I listened to my dad’s words as he held up his candle,

“God’s called you to be the light of the world. Men don’t put a lamp under a basket, but they set it up high, so that all in the room can benefit from its light. This is a day, more than ever, in America and in our world, a world of increasing darkness, where we need to be holding our lights high. So if you know Christ as your Savior, I want to encourage you as you light your candle, to make a prayer in your heart that in this upcoming year God would use you to be a light in the midst of darkness.”

As I have reflected on that service over the past couple months, I have realized that is it going to take great courage to shine. It’s going to take godly and unwavering boldness that finds its origin in God’s Word.

It’s not simply helpful to be a light, it is necessary. We must point those around us to the hope of the Gospel. We must point them to the only One who can save them from darkness.

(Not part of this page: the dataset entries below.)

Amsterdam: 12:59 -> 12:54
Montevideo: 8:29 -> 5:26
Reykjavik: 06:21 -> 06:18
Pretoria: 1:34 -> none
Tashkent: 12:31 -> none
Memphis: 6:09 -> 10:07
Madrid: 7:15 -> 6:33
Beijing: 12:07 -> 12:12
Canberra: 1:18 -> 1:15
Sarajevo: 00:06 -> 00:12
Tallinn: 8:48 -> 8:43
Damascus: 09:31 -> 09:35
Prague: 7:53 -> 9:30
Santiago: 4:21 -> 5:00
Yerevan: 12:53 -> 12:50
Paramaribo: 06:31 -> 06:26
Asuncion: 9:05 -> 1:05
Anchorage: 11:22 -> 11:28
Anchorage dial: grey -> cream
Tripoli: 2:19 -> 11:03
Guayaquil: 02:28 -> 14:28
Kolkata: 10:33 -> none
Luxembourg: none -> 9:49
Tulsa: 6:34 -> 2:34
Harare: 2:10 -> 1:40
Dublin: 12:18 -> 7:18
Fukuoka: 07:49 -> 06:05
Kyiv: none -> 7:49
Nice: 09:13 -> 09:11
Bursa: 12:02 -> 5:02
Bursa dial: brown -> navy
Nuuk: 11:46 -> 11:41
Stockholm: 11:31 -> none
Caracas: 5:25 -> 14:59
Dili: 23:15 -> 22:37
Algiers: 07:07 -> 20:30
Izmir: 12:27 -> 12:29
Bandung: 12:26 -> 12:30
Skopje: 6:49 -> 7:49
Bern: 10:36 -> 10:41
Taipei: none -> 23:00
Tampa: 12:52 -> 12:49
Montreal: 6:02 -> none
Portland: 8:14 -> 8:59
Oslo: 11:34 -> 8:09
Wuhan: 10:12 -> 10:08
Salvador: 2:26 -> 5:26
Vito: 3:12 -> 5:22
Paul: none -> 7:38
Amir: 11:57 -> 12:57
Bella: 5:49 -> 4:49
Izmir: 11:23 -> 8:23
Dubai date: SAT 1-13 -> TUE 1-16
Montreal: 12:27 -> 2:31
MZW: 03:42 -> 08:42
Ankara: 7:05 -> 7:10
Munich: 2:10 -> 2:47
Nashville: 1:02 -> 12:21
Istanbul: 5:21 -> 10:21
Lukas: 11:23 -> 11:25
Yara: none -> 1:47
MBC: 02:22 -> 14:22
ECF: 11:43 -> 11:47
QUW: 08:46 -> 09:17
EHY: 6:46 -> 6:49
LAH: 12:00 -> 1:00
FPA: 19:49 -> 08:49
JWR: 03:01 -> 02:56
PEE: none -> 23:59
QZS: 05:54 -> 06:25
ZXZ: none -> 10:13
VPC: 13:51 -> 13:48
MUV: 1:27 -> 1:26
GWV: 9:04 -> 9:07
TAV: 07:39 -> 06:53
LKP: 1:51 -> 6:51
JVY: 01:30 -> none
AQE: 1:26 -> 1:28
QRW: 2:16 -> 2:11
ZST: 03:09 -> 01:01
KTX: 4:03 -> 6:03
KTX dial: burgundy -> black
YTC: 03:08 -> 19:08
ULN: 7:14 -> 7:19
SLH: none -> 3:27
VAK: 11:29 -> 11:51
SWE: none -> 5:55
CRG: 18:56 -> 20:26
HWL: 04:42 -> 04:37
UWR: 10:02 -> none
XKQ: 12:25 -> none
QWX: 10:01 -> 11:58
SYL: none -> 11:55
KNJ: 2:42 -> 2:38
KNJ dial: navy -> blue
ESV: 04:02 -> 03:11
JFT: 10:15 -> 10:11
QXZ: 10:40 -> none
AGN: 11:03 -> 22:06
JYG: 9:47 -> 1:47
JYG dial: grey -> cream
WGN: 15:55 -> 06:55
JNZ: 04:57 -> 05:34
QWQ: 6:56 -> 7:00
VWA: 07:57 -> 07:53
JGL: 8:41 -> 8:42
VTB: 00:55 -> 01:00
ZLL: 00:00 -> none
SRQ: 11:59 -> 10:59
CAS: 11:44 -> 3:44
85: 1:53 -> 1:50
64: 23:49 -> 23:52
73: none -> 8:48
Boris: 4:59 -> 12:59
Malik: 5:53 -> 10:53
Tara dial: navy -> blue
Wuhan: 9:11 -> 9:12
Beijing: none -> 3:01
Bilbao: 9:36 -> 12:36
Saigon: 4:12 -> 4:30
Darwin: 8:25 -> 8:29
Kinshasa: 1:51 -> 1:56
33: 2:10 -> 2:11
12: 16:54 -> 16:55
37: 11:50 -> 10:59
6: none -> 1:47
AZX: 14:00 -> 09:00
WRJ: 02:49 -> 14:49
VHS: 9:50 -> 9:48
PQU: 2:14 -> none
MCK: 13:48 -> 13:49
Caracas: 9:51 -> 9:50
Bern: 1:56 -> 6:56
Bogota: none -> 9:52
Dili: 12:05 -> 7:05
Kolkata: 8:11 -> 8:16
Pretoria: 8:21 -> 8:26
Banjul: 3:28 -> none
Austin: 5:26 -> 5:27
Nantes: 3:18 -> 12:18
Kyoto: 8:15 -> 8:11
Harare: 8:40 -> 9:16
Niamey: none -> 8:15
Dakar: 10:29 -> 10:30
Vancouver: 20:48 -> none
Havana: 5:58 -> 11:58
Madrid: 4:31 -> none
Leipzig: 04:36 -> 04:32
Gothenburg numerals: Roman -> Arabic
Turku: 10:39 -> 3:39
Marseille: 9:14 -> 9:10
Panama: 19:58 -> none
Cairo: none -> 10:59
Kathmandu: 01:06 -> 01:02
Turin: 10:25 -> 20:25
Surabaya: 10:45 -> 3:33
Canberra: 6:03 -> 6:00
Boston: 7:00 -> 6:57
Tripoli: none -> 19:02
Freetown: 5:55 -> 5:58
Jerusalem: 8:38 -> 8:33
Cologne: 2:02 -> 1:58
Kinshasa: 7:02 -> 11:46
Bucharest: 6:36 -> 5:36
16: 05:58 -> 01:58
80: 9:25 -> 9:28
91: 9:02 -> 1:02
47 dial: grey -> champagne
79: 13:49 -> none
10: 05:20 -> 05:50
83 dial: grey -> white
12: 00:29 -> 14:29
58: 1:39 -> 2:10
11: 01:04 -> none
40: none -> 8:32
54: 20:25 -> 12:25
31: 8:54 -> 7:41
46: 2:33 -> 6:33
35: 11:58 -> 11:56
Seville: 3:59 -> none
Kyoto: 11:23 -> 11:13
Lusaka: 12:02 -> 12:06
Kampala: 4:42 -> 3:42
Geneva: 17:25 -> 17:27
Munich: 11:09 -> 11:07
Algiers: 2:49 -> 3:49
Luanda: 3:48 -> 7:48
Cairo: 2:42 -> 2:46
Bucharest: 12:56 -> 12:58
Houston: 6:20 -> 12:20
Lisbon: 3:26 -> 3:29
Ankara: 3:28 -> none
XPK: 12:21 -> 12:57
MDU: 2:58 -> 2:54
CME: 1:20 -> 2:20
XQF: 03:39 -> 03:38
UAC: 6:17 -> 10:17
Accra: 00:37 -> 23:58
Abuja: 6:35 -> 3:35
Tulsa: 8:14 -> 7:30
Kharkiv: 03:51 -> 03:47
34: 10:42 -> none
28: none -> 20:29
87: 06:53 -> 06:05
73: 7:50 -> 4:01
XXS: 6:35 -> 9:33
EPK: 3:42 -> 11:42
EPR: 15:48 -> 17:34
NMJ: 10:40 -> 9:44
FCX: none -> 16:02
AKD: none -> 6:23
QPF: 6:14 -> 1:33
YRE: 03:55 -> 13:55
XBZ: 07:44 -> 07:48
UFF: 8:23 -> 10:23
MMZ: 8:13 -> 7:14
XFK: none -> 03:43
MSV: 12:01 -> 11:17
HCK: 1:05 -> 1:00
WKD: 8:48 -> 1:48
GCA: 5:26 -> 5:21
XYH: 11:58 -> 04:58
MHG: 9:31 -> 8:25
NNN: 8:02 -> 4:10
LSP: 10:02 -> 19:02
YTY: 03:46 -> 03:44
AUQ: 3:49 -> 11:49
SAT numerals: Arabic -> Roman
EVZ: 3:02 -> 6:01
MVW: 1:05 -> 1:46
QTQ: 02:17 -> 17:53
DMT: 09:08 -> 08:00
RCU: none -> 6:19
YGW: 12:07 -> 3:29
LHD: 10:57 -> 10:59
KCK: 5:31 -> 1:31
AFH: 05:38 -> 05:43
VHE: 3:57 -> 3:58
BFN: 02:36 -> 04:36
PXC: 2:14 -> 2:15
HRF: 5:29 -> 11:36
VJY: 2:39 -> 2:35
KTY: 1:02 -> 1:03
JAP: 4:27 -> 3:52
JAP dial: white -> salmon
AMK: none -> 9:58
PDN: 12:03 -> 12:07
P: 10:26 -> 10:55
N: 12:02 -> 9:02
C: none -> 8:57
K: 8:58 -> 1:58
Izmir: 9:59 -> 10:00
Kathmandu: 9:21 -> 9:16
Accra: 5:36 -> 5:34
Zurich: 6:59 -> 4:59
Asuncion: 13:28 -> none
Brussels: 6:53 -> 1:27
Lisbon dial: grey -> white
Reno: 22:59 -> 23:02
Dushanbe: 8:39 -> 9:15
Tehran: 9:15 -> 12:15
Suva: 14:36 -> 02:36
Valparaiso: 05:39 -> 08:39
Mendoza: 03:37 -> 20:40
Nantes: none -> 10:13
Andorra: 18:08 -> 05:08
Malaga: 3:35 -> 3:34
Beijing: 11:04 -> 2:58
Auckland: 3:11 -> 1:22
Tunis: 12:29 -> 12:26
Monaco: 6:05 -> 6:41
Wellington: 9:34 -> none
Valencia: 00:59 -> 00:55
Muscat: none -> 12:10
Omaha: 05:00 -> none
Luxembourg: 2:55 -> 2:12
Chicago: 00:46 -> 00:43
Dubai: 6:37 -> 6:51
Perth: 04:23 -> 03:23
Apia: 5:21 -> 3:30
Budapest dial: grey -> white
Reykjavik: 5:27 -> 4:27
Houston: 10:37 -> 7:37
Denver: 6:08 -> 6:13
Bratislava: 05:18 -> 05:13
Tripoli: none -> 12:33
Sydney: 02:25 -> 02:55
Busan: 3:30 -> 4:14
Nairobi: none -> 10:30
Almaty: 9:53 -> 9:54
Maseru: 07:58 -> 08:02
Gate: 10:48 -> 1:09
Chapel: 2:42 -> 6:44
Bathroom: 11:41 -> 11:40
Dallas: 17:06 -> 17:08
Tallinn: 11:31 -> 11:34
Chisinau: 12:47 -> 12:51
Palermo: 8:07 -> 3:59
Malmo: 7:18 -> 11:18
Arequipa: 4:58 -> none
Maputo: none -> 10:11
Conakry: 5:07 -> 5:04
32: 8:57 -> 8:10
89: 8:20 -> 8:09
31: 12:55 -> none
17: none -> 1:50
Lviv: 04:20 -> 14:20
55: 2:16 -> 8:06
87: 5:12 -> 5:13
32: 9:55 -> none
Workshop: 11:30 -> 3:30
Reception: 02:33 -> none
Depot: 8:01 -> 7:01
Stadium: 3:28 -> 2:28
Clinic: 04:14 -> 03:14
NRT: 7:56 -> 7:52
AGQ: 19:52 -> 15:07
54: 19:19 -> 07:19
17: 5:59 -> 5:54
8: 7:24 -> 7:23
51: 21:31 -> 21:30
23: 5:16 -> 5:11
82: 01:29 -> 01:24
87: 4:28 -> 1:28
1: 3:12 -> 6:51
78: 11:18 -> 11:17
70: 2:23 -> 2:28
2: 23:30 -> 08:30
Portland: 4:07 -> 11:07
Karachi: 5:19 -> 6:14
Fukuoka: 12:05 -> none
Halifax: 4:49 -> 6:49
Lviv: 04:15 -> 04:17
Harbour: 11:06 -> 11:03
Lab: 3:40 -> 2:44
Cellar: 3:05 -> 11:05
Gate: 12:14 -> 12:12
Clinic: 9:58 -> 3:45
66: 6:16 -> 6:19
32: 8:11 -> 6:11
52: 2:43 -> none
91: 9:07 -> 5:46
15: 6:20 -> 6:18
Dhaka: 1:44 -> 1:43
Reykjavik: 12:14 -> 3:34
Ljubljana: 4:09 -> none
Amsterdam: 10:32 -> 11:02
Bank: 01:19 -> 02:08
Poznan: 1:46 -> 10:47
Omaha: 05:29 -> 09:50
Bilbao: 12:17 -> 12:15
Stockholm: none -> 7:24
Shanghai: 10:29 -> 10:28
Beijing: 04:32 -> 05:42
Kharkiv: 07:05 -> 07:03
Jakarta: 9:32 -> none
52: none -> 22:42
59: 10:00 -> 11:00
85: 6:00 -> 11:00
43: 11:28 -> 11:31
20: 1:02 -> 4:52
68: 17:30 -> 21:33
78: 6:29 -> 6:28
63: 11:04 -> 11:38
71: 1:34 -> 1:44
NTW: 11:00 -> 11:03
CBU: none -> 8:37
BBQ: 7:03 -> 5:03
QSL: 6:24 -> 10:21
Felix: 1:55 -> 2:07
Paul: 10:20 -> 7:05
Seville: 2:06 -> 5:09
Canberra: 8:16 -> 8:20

As a young mother, I want to be courageous when it comes to raising my children. I want to anchor my mothering in the truth of God’s Word. I want to recognize that every day is an opportunity to build into my children’s lives and is truly a gift.

There are things beyond my control. I may wake up one day to find out something terrible has happened and there was nothing I could do about it.

But one thing I know and cling to with all my heart is that there is a God who sent His Son into the darkness. And that Son bore the gruesome darkness of sin so that those who put their trust in Him can be forgiven.

The light shines in the darkness...

One day, when my little girls see and feel the darkness, I want them to know that they don’t have to be afraid because someone did come to save them.

Someone who is stronger than the bad guys.

I want them to turn to the true light.

And hopefully, I will have shown them where to find it.